1953 Caribbean Series

Tournament details
- Country: Cuba
- City: Havana
- Venue(s): 1 (in 1 host city)
- Dates: 20–25 February
- Teams: 4

Final positions
- Champions: Cangrejeros de Santurce (2nd title)
- Runners-up: Leones del Habana

Awards
- MVP: Willard Brown

= 1953 Caribbean Series =

Regional baseball tournament

The fifth edition of the Caribbean Series (Serie del Caribe) was played in 1953. It was held from February 20 through February 25, featuring the champion baseball teams of Cuba, Leones de la Habana; Panama, Chesterfield Smokers; Puerto Rico, Cangrejeros de Santurce, and Venezuela, Leones del Caracas.
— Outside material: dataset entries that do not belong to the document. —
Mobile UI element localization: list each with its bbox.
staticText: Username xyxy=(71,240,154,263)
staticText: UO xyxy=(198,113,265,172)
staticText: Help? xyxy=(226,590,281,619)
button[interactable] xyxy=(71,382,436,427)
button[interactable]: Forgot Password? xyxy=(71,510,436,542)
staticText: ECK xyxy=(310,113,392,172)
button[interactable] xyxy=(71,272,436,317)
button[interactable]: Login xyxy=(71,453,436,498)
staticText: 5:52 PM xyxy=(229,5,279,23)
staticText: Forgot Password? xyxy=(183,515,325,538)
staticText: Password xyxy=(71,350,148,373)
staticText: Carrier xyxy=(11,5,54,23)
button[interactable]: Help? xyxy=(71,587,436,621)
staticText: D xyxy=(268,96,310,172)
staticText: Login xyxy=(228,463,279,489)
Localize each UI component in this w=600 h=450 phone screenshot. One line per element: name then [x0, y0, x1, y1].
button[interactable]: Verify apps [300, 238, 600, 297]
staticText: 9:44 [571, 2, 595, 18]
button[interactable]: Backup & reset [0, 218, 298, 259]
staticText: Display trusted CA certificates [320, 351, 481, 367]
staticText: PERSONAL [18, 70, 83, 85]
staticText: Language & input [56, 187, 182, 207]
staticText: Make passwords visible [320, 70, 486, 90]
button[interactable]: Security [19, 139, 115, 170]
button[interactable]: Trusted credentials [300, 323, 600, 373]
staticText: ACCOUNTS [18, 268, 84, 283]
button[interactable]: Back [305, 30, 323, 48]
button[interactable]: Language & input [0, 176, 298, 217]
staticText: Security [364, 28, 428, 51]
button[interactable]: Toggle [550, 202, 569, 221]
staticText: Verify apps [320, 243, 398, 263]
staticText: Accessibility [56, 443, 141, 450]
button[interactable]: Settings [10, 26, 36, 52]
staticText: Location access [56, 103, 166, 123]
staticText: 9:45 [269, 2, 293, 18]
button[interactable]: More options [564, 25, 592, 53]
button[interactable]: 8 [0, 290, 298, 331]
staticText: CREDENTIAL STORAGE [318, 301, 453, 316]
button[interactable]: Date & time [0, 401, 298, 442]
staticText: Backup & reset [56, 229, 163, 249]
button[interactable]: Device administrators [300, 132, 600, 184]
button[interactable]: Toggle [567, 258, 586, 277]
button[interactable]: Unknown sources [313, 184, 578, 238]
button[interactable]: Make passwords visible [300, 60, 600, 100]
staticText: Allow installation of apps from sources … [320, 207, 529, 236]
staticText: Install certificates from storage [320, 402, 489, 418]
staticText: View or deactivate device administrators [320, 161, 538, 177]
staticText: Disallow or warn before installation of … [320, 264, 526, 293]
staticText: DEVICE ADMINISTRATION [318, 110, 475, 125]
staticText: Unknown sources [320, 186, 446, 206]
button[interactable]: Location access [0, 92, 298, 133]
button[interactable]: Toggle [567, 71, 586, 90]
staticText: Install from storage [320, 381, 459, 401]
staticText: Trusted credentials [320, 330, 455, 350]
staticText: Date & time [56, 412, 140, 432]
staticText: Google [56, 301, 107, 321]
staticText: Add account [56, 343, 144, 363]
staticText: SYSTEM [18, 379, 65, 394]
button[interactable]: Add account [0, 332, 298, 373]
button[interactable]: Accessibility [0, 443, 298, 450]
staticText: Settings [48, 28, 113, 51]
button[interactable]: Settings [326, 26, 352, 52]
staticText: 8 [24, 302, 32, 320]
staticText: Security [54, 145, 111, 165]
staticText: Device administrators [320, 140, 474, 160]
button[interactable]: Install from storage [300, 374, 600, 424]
The format consisted of 12 games, each team facing the other teams twice. The games were played at Estadio del Cerro in Havana, the Cuban capital.

==Summary==
Puerto Rico finished undefeated and won the title by going 6-0, outscoring their opponents 50 to 23. The Santurce club, who hit a collective .367 batting average and committed only two errors, was led by right fielder and Series MVP Willard Brown, who enjoyed one of the most productive offensive in tournament's history. Brown led the hitters in home runs (4), RBI (13), runs (8), doubles (3) and SLG (1,042), while hitting .417 (10-for-24). The pitching staff was anchored by Bobo Holloman (2-0), Cot Deal (2-0, one save) and Rubén Gómez (1-0, one save). In addition to Brown, shortstop/manager Buster Clarkson (.467 BA), 2B Jim Gilliam (.545, two HR), RF Bob Thurman (.474, .684 SLG) and 3B Víctor Pellot Power (.385, one HR) also contributed to the attack. Other players for Puerto Rico included CF Luis (Canena) Márquez, P José (Pantalones) Santiago and catchers Joe Montalvo and Valmy Thomas.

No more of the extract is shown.